**The problem**
Filter the entries below down to the lines that hold "çizim".

**Data for processing**
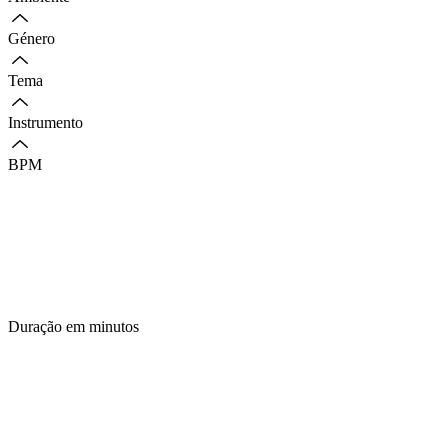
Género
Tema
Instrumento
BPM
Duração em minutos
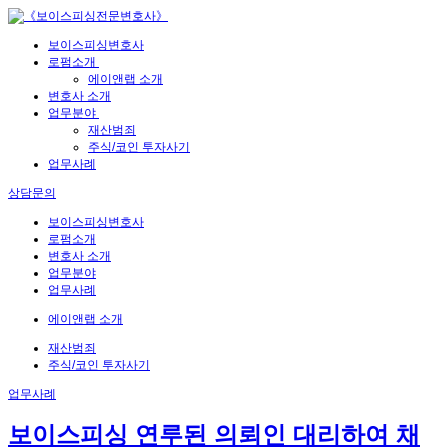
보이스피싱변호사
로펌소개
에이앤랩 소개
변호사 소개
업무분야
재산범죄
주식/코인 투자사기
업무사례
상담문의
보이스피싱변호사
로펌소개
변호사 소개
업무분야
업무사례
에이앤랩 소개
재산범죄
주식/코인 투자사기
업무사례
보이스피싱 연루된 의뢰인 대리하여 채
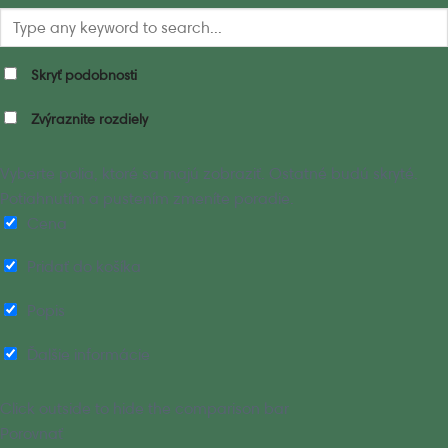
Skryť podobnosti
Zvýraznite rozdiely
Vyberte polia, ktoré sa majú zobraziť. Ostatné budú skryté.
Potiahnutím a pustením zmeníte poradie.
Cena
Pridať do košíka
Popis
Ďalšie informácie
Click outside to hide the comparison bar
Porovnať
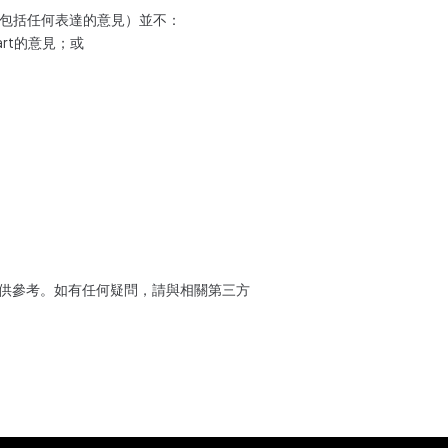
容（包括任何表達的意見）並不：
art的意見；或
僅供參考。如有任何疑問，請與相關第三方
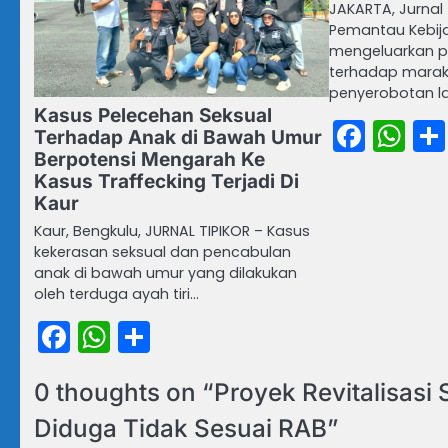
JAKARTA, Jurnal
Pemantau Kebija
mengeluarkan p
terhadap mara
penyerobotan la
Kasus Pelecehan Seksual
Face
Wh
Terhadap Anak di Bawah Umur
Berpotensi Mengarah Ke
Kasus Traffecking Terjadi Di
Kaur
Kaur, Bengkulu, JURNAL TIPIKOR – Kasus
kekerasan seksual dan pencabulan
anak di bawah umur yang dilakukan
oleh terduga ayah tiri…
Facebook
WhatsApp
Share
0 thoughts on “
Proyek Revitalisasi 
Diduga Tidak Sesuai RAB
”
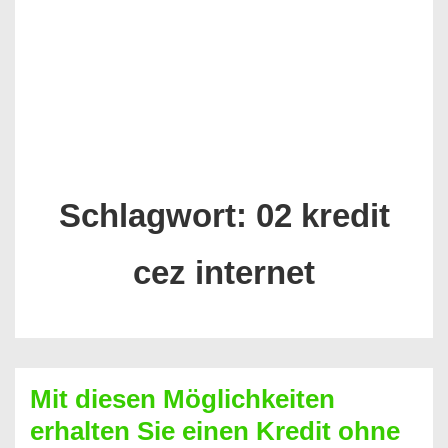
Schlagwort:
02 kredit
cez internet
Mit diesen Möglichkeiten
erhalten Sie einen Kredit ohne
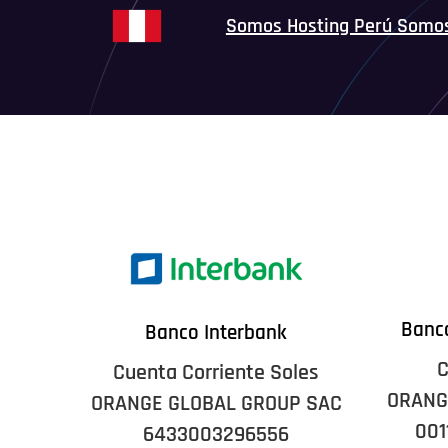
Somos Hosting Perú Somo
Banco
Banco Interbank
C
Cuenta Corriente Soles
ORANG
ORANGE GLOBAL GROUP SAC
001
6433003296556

---

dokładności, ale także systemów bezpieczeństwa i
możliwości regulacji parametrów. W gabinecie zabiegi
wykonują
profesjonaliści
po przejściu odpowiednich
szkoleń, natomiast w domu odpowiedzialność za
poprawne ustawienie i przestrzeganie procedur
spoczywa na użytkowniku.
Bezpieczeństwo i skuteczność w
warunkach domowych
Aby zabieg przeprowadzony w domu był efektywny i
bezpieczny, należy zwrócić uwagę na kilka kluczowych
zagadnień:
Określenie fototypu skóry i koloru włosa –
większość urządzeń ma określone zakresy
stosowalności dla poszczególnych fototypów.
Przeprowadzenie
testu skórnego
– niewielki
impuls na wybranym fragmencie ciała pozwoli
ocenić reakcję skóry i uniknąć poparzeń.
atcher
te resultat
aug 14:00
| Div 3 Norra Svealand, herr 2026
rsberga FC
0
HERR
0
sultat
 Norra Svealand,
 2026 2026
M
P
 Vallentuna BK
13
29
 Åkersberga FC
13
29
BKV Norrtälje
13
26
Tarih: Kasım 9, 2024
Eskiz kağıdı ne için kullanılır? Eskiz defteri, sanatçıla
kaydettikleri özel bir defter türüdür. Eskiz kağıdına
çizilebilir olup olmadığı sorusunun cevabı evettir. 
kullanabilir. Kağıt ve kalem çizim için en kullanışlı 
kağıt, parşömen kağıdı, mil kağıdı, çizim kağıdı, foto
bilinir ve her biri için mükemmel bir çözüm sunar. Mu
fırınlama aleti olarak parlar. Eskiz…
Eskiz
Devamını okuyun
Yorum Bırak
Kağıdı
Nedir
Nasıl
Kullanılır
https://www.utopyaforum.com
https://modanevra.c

* * *

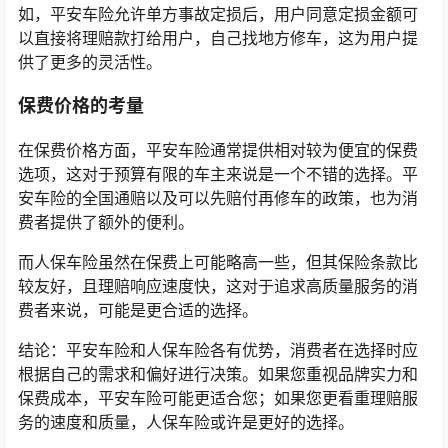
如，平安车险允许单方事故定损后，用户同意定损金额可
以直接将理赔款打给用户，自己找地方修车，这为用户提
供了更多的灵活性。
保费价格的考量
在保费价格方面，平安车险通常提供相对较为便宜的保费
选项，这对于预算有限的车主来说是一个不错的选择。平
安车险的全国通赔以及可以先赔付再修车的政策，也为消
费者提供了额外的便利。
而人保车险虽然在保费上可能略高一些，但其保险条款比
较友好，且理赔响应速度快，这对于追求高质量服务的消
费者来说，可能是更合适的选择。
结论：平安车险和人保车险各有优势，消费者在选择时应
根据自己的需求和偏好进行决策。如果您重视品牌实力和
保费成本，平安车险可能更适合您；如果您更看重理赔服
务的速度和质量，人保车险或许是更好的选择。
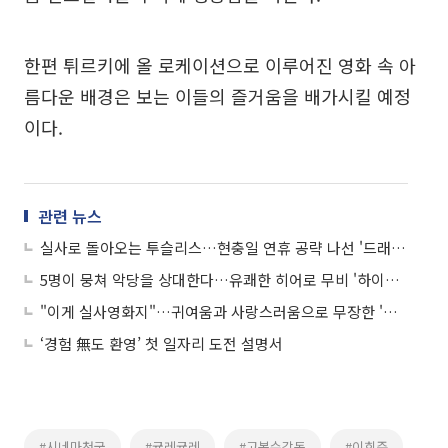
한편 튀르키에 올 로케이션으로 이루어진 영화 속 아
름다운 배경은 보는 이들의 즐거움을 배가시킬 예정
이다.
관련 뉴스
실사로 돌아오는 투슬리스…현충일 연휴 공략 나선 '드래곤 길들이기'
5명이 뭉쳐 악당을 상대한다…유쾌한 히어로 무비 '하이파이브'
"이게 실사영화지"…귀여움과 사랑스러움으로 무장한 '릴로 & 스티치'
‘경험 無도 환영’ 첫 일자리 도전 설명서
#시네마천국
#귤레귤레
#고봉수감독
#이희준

**Written solution**
kullanabilir. Kağıt ve kalem çizim için en kullanışlı 
kağıt, parşömen kağıdı, mil kağıdı, çizim kağıdı, foto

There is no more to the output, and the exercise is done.